How SSRIs could boost the effectiveness of cancer therapies
The team also investigated whether combining SSRIs with existing cancer therapies could improve treatment outcomes. They tested a combination of an SSRI and anti-PD-1 antibody – a common immune checkpoint blockade (ICB) therapy – in mouse models of melanoma and colon cancer. ICB therapies block immune checkpoint molecules that normally suppress immune cell activity, allowing T cells to attack tumours more effectively.
The results were striking: the combination significantly reduced tumour size in all treated mice and even achieved complete remission in some cases.
“Immune checkpoint blockades are effective in fewer than 25% of patients,” said James Elsten-Brown, a graduate student in the Yang lab and co-author of the study. “If a safe, widely available drug like an SSRI could make these therapies more effective, it would be hugely impactful.”
To confirm these findings, the team will investigate whether real-world cancer patients taking SSRIs have better outcomes, especially those receiving ICB therapies.

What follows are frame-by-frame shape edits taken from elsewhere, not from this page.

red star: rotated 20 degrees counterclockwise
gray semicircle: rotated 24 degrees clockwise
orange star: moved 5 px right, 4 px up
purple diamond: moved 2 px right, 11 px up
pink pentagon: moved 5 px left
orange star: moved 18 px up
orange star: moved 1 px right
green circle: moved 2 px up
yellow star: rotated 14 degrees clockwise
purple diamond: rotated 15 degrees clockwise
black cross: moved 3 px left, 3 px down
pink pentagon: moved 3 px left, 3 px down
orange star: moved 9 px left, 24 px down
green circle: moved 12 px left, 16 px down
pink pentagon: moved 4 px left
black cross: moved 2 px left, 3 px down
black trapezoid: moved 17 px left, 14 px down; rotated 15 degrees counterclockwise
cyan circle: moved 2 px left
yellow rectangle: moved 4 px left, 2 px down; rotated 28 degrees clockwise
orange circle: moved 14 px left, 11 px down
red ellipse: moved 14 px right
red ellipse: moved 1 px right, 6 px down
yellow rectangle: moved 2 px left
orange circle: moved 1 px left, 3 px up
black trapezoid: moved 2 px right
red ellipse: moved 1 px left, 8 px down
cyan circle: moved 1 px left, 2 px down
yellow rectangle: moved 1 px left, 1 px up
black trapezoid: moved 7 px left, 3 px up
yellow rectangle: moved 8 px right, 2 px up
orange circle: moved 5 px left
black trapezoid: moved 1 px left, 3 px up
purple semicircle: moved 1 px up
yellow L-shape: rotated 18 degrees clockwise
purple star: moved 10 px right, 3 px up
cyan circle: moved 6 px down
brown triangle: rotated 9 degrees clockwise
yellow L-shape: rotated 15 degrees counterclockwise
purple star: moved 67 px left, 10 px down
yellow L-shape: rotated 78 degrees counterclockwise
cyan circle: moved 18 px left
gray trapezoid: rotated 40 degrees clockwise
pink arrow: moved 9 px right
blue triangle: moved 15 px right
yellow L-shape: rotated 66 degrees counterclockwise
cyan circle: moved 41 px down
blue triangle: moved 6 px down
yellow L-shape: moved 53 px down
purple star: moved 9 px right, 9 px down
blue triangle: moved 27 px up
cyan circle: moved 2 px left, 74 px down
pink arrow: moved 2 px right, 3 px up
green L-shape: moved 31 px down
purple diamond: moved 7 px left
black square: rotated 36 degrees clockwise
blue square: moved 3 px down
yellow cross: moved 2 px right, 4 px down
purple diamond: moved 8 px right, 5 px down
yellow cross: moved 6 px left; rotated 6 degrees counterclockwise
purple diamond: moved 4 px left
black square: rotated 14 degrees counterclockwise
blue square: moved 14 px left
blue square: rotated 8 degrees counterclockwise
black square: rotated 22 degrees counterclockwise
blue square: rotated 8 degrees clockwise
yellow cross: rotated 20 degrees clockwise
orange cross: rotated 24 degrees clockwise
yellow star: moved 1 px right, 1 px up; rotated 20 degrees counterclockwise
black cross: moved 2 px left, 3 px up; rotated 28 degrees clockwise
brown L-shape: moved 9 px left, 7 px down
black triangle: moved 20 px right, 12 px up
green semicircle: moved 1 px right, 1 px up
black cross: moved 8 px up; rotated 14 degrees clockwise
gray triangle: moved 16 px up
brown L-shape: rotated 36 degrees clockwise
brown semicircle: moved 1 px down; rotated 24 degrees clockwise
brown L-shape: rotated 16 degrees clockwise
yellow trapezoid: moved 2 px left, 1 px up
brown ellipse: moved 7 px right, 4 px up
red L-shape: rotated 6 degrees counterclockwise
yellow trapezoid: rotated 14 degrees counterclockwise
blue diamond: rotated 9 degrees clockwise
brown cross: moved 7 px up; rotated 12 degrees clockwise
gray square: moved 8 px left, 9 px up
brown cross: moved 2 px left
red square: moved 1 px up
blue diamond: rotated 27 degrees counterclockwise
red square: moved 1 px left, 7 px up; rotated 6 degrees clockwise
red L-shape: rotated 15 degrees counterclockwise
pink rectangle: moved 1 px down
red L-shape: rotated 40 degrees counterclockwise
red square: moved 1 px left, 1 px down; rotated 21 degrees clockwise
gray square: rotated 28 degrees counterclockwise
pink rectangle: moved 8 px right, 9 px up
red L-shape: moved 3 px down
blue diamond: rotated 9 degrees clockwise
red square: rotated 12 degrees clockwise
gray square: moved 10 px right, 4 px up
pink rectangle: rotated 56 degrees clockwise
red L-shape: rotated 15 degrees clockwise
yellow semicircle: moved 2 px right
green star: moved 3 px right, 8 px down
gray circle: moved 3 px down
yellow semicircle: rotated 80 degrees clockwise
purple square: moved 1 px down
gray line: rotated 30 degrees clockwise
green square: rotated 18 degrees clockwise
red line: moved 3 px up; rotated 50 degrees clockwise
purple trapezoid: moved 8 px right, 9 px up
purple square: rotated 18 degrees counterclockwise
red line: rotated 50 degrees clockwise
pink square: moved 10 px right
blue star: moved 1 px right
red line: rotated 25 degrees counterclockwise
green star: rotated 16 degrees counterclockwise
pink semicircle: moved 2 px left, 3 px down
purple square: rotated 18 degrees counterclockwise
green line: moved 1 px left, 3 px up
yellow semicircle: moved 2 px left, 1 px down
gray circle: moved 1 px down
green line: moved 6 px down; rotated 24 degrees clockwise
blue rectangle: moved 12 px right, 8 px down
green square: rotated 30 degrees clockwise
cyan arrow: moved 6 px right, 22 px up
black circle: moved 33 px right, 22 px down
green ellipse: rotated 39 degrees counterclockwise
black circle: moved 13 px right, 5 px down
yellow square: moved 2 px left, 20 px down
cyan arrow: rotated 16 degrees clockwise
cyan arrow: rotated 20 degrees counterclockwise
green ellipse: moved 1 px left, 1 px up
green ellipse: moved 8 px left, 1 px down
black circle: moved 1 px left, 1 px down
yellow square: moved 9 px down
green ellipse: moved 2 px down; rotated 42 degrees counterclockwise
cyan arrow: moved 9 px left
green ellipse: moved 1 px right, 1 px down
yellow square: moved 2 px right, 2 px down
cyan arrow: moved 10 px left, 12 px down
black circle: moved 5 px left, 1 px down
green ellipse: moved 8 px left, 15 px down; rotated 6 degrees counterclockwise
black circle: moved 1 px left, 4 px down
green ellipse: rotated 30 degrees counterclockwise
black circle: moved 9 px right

About 20% of cancer patients are already taking the medication, Dr Yang said.
Dr Yang added that using existing FDA-approved drugs could speed up the process of bringing new cancer treatments to patients, making this research especially promising.
“Studies estimate the bench-to-bedside pipeline for new cancer therapies costs an average of $1.5 billion,” she said. “When you compare this to the estimated $300 million cost to repurpose FDA-approved drugs, it’s clear why this approach has so much potential.”